BEGIN DATA

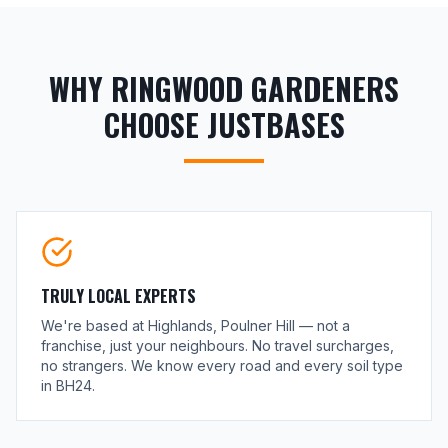
WHY RINGWOOD GARDENERS
CHOOSE JUSTBASES
TRULY LOCAL EXPERTS
We're based at Highlands, Poulner Hill — not a
franchise, just your neighbours. No travel surcharges,
no strangers. We know every road and every soil type
in BH24.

END DATA

The response consists of the data above printed line for line, with no pictures.

WHY RINGWOOD GARDENERS
CHOOSE JUSTBASES
TRULY LOCAL EXPERTS
We're based at Highlands, Poulner Hill — not a
franchise, just your neighbours. No travel surcharges,
no strangers. We know every road and every soil type
in BH24.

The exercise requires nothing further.